Background
The Reserve Factors of supported markets are inconsistent, and have evolved through a variety of governance proposals and new market launches.
Reserves are taken out of interest paid by borrowers, and reduce the corresponding supply interest rate in the market. Reserves accumulate in each cToken contract, and can be deployed by the Governance process for any variety of use-cases.
Current Reserve Factors
USDC: 5%
USDT: 20%
DAI: 5%
ETH: 10%
WBTC: 10%
BAT: 50%
ZRX: 50%
UNI: 20%
COMP: 20%
Philosophy
Reserve Factors have been a long-standing discussion in Discord, and there are a variety of lenses through which to view them. Historically, discussion has centered around:
- Reserve factors are the protocol’s fee to offset risk (which is incurred when there is borrowing outstanding)
- Reserve factors incentivize behavior, by acting a component of interest rate models
- When reserves are large relative to borrowing demand, reserves functionally add liquidity to a market
Changing Reserve Factors does not immediately change the risk of the protocol (compared to changing a Collateral Factor), which should make them flexible levers to consider adjusting.
Potential Approach for Discussion
Reserve Factors should be standardized in a consistent format–just as interest rate models have begun becoming standardized across markets. By using the risk associated with borrowing the asset as a parameter (e.g. volatility of the asset), we have a starting point to frame new reserve factors.

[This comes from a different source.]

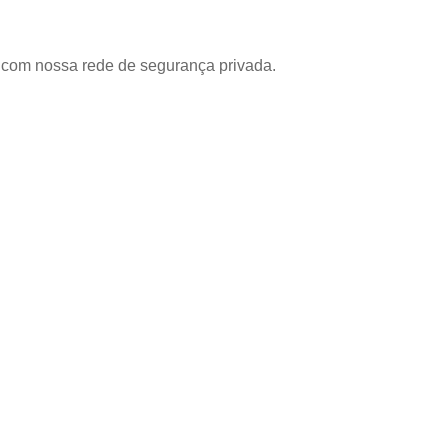
com nossa rede de segurança privada.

I would suggest (and love everyone’s feedback on), the following Reserve Factors:
USDC: 5%
->
7.5%
USDT: 20%
->
7.5%
DAI: 5%
->
10%
ETH: 10%
->
20%
WBTC: 10%
->
20%
BAT: 50%
->
25%
ZRX: 50%
->
25%
UNI: 20%
->
25%
COMP: 20%
->
25%
These create sequentially higher Reserves from borrowing stablecoins, to semi-volatile stablecoins, to large liquid collateral, to more volatile collateral assets. Going forward, as new assets are added to the protocol, they could follow this format as well.